Conceptually, foreground metadata operations first enter a batch WAL block, then the block is appended to three Chunk replicas. Only after all replicas confirm the append does the DS apply the mutation to the local RocksDB metadata index. Recovery does the reverse: load checkpoint, replay durable WAL records, and rebuild the materialized index.
Important detail: group commit does not wait artificially for a target batch size. A worker drains requests already queued; while one WAL I/O is running, new requests accumulate and are committed in the next batch. This keeps amortized latency low without adding unnecessary foreground delay.
7. Cross-Bucket Rename Transactions
Same-bucket rename remains the fast path: one WAL record moves the dentry while keeping the inode unchanged, without touching MS locks. Only when old and new dentries fall into different buckets does KyteStore enter the transaction slow path.
The latest model treats cross-bucket rename as a recoverable metadata transaction. The WAL carries a transaction descriptor with txn_id, participants, affected dentries, affected inodes, old dentry, and new dentry. The phase state moves through prepared, commit decided, applied, aborted, and finished. Pending transactions install local dentry/inode fences and are included in checkpoints, so recovery can roll forward or abort deterministically.
The key guardrail is that transaction complexity stays in the rename slow path. Create, unlink, mkdir, lookup, and readdir do not touch MS locks, and same-bucket rename continues to use the single-record WAL fast path.
8. Performance Results
The latest FS metadata benchmark uses bthread coroutines to issue roughly 2,000 to 4,000 concurrent metadata requests to a single DataServer. avg_us/op is an amortized value derived from total throughput, while Batch WAL P50/P99 measures WAL batch flush completion latency, so the two numbers are intentionally different granularities.

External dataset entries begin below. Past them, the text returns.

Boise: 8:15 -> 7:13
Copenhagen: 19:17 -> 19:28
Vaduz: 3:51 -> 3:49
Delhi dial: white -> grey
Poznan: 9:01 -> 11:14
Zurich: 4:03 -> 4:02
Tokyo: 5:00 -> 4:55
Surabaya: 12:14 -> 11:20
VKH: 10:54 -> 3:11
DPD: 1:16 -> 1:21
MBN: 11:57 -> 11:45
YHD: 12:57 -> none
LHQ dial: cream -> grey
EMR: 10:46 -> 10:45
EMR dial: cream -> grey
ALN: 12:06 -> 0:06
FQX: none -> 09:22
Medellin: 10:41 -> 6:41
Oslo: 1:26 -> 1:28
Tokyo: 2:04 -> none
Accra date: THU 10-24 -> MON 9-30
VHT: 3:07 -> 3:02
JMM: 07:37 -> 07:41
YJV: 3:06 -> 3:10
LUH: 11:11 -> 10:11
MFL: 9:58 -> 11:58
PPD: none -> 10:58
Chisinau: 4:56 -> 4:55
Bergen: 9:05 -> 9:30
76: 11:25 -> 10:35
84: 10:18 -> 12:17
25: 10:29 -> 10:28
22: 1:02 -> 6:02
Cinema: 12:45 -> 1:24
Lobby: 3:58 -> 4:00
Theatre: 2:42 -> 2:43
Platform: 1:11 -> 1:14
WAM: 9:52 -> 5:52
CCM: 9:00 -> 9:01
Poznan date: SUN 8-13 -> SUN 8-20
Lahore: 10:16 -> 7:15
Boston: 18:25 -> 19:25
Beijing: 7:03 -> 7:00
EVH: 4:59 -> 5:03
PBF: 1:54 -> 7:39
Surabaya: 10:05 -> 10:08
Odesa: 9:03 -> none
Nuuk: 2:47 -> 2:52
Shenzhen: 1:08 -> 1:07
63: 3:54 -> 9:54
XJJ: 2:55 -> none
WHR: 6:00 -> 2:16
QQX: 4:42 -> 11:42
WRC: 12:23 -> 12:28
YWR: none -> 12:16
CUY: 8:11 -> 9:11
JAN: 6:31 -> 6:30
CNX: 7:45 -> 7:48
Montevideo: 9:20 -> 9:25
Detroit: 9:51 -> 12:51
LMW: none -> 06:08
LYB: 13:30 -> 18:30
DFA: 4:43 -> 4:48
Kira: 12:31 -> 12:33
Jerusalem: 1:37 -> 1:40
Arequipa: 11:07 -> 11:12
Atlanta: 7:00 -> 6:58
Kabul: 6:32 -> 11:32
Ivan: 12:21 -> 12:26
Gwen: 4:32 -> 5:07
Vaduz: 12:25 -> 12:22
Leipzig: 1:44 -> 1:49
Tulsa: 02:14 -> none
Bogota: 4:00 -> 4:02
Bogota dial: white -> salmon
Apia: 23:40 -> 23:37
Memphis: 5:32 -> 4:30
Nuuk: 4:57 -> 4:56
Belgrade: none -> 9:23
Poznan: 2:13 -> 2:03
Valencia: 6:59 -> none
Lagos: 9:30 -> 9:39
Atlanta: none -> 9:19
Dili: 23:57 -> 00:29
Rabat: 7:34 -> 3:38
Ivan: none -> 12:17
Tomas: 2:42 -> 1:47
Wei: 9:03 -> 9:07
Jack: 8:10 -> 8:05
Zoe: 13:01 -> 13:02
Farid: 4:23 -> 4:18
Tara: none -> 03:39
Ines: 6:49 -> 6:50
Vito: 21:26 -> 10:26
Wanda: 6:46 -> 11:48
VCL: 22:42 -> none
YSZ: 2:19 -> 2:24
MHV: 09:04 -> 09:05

With multiple DS nodes, metadata QPS scales by inode bucket owner. Ordinary create/unlink/mkdir paths do not share a cross-DS write bottleneck, so reaching millions of metadata QPS is relatively straightforward. The high WAL latency mainly comes from the three-replica Chunk write: a batch WAL can return only after every replica append succeeds, while group commit amortizes that cost across many foreground operations.
OP
QPS
avg_us/op
Batch WAL P50
Batch WAL P99
create
379,324
2.64
2,114
6,175
unlink
270,512
3.70
5,973
12,690
rename, cross-directory
237,571
4.21
3,881
13,024
mkdir
230,950
4.33
5,299
13,327
The data shows that individual WAL batch flushes are still in milliseconds, but group commit makes the foreground operation cost microsecond-level on average. This is the core tradeoff: reliability comes from the three-replica WAL, while throughput comes from batching, bthread concurrency, and bucket/DS-level parallelism.
This article focuses on metadata design. The data path, extent maps, and remote object backend integration will be covered separately.